Project 2: Cellular Reprogramming in EBV Lytic Reactivation
While most EBV-positive B cell lymphomas predominantly exhibit latent infections, subsets of tumor cells undergo lytic reactivation. The EBV lytic cycle plays an important but poorly understood role in oncogenesis. Interestingly, horizontal infection of bystander cells with newly produced virions does not appear essential for tumorigenesis, since viral strains with late-stage replication defects induce tumors.

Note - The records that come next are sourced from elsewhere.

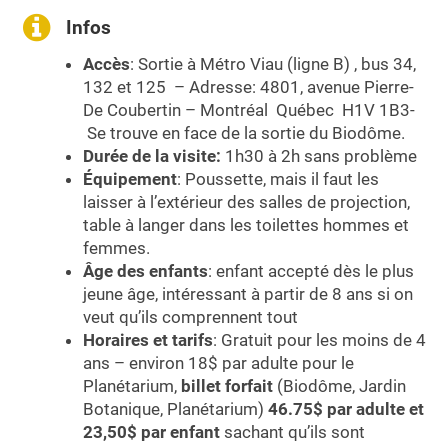
Infos
Accès
: Sortie à Métro Viau (ligne B) , bus 34,
132 et 125 – Adresse: 4801, avenue Pierre-
De Coubertin – Montréal Québec H1V 1B3-
Se trouve en face de la sortie du Biodôme.
Durée de la visite:
1h30
à 2h sans problème
Équipement
: Poussette, mais il faut les
laisser à l’extérieur des salles de projection,
table à langer dans les toilettes hommes et
femmes.
Âge des enfants
: enfant accepté dès le plus
jeune âge, intéressant à partir de 8 ans si on
veut qu’ils comprennent tout
Horaires et tarifs
: Gratuit pour les moins de 4
ans – environ 18$ par adulte pour le
Planétarium,
billet forfait
(Biodôme, Jardin
Botanique, Planétarium)
46.75$ par adulte et
23,50$ par enfant
sachant qu’ils sont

However, expression of the master EBV lytic transcription factor Zta (aka Z, ZEBRA; encoded by the BZLF1 gene) appears critical, since humanized mice infected with BZLF1-KO virus do not develop tumors. These findings suggest that some early events of the lytic cycle or incomplete (“abortive”) reactivation may play a role in EBV-associated cancers. Notably, host cell nuclei are profoundly reorganized during both early and late stages of EBV reactivation. Moreover, time-resolved scRNA-seq studies of EBV reactivation reveal that a subset of lytic cells express genes associated with cancer “stemness” and reprogrammed plasticity. These findings imply that aberrant cellular expression in response to lytic-mediated stresses or nuclear damage may contribute to virus-associated malignancy. To further dissect pathogenic cell reprogramming during the lytic cycle, we are applying single-cell techniques to examine models of successful and defective EBV reactivation at high resolution.

Project 3: Defining spatial landscapes of virus-associated diseases
An infection does not exist in a vacuum, and its effects extend well beyond the cells that directly harbor virus. This concept is especially important for considering the role of EBV infection in conditioning virus-associated tumors and their microenvironments. The presence or absence of EBV can have significant implications for disease progression and response to therapy. However, the EBV status of DLBCL and other non-Hodgkin Lymphomas (NHLs) does not currently influence recommended therapies despite being routinely assayed in pathological workups. In a recent study of HIV-associated NHLs (HIV-NHLs), we used spatial transcriptomics to identify distinct tumor and microenvironment features stratified by EBV status. This work highlights the power of modern spatial biology technologies for discovery and investigation of viral contributions to in vivo disease presentations that may ultimately lead to tailored therapies and better outcomes. We are actively seeking collaborations to use similar and complementary spatial methods for ongoing investigations of diseases associated with EBV – and other viral pathogens.